--- Required work ---
Give back the records below exactly, omitting the pictures.

--- Records excerpted from a collection ---

_____

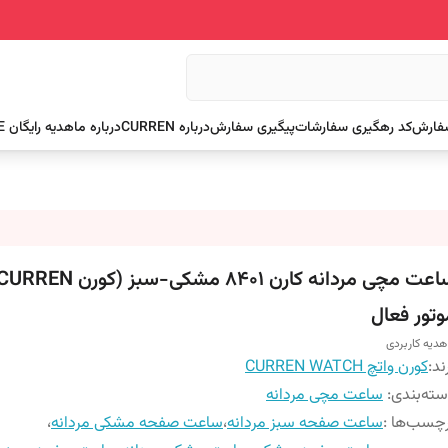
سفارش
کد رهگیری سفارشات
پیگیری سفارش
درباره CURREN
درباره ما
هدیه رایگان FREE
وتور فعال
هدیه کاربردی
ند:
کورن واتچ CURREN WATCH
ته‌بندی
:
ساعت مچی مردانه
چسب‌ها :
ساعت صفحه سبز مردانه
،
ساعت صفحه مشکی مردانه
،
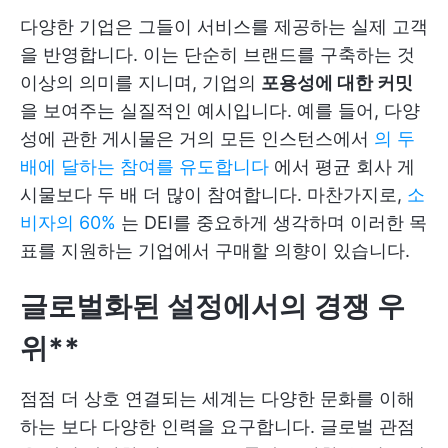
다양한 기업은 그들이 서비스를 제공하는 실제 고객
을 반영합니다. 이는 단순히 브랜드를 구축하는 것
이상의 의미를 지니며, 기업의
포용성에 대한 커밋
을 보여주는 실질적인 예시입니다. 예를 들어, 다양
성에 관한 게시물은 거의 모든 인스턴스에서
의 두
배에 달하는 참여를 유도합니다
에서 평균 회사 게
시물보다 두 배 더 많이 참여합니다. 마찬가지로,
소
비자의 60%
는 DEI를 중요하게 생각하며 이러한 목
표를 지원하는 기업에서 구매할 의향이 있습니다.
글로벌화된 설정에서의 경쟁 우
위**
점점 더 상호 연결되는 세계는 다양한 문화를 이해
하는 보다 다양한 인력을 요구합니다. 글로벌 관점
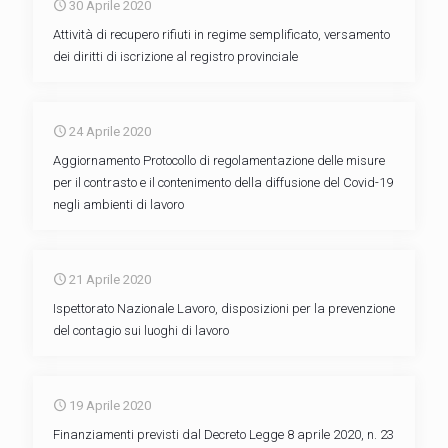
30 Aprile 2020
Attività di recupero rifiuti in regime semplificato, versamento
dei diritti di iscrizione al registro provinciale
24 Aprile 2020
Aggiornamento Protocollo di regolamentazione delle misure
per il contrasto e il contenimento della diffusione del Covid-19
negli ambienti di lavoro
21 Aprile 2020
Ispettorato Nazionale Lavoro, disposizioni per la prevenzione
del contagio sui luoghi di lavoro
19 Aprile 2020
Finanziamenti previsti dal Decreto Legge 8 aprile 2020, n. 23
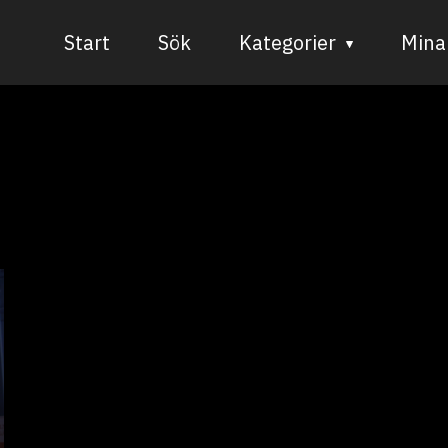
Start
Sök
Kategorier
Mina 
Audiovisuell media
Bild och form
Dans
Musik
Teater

_____

--- Result of this task ---
سفارش
کد رهگیری سفارشات
پیگیری سفارش
درباره CURREN
درباره ما
هدیه رایگان FREE
وتور فعال
هدیه کاربردی
ند:
کورن واتچ CURREN WATCH
ته‌بندی
:
ساعت مچی مردانه
چسب‌ها :
ساعت صفحه سبز مردانه
،
ساعت صفحه مشکی مردانه
،
다양한 기업은 그들이 서비스를 제공하는 실제 고객
을 반영합니다. 이는 단순히 브랜드를 구축하는 것
이상의 의미를 지니며, 기업의
포용성에 대한 커밋
을 보여주는 실질적인 예시입니다. 예를 들어, 다양
성에 관한 게시물은 거의 모든 인스턴스에서
의 두
배에 달하는 참여를 유도합니다
에서 평균 회사 게
시물보다 두 배 더 많이 참여합니다. 마찬가지로,
소
비자의 60%
는 DEI를 중요하게 생각하며 이러한 목
표를 지원하는 기업에서 구매할 의향이 있습니다.
글로벌화된 설정에서의 경쟁 우
위**
점점 더 상호 연결되는 세계는 다양한 문화를 이해
하는 보다 다양한 인력을 요구합니다. 글로벌 관점
30 Aprile 2020
Attività di recupero rifiuti in regime semplificato, versamento
dei diritti di iscrizione al registro provinciale
24 Aprile 2020
Aggiornamento Protocollo di regolamentazione delle misure
per il contrasto e il contenimento della diffusione del Covid-19
negli ambienti di lavoro
21 Aprile 2020
Ispettorato Nazionale Lavoro, disposizioni per la prevenzione
del contagio sui luoghi di lavoro
19 Aprile 2020
Finanziamenti previsti dal Decreto Legge 8 aprile 2020, n. 23
Start
Sök
Kategorier
Mina 
Audiovisuell media
Bild och form
Dans
Musik
Teater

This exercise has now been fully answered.